Les décennies passent, mais les discours restent ceux mis en place au XIXe siècle

Les œuvres de fiction contribuent peu à inverser cette grille de lecture puisqu’elles montrent le plus souvent des pays dirigés par des dictateurs sanguinaires, en lutte contre des rebellions fondamentalistes composées d’enfants-soldats. Un contexte si peu enviable que les producteurs font le choix assumé de situer leurs actions dans des pays fictifs. Afin de ne fâcher personne et d’éviter tout incident diplomatique ? De tels environnements narratifs permettent à l’inverse de présenter le héros, le plus souvent blanc, en sauveur de populations passives et victimisées. Comme dans les récits de l’époque coloniale.

Une Afrique figée

Les décennies passent, mais les discours restent ceux mis en place au XIXe siècle par les Européens lors de la conquête coloniale pour différencier le « civilisé » du « primitif ». Puisque l’Africain se refuserait à entrer dans l’histoire, les colonisateurs ont inventé le concept de tradition, qui se caractérise par une temporalité immobile et réfractaire au progrès.

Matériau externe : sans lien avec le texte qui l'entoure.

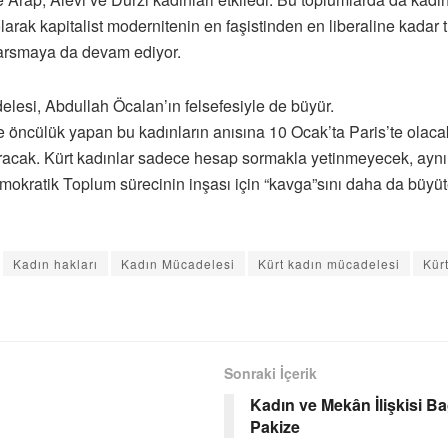
olarak kapitalist modernitenin en faşistinden en liberaline kadar
e sarsmaya da devam ediyor.
elesi, Abdullah Öcalan’ın felsefesiyle de büyür.
öncülük yapan bu kadınların anısına 10 Ocak’ta Paris’te olacak.
soracak. Kürt kadınlar sadece hesap sormakla yetinmeyecek, ay
emokratik Toplum sürecinin inşası için “kavga”sını daha da b
Kadın hakları
Kadın Mücadelesi
Kürt kadın mücadelesi
Kür
Sonraki İçerik
Kadın ve Mekân İlişkisi Ba
Pakize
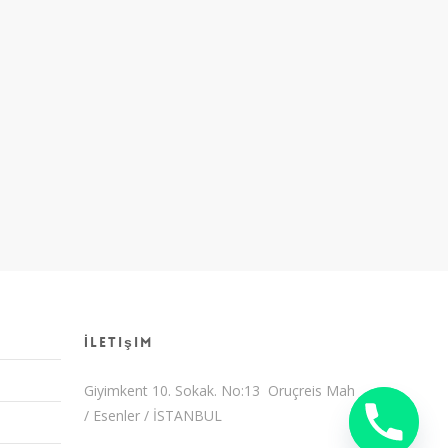
İletişim
Giyimkent 10. Sokak. No:13 Oruçreis Mah
/ Esenler / İSTANBUL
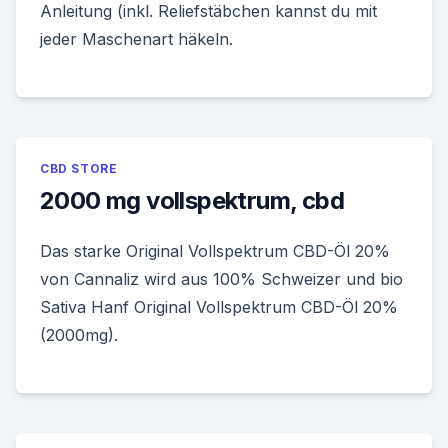
Anleitung (inkl. Reliefstäbchen kannst du mit
jeder Maschenart häkeln.
CBD STORE
2000 mg vollspektrum, cbd
Das starke Original Vollspektrum CBD-Öl 20%
von Cannaliz wird aus 100% Schweizer und bio
Sativa Hanf Original Vollspektrum CBD-Öl 20%
(2000mg).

Quand elle est considérée, l’histoire africaine n’est le plus souvent perçues que comme une simple réaction à des événements qui se sont déroulés ailleurs, essentiellement en Occident. Selon ce schéma, les Africains vivent dans un « présent intemporel et immuable », construit à l’époque par l’Europe pour représenter l’Afrique comme son « double négatif », au nom de la supériorité des Occidentaux d’hier comme d’aujourd’hui.

Une Afrique tribalisée

Autre notion inventée par le colonisateur et qui a la vie dure, celle de tribu, opposée à celle de nation par essence occidentale. Les tribus sont vues comme des unités culturelles fondées sur des pratiques religieuses et ethniques, ainsi que sur des similitudes physiques. Un terreau idéal pour établir une classification distincte entre le colonisateur et le colonisé.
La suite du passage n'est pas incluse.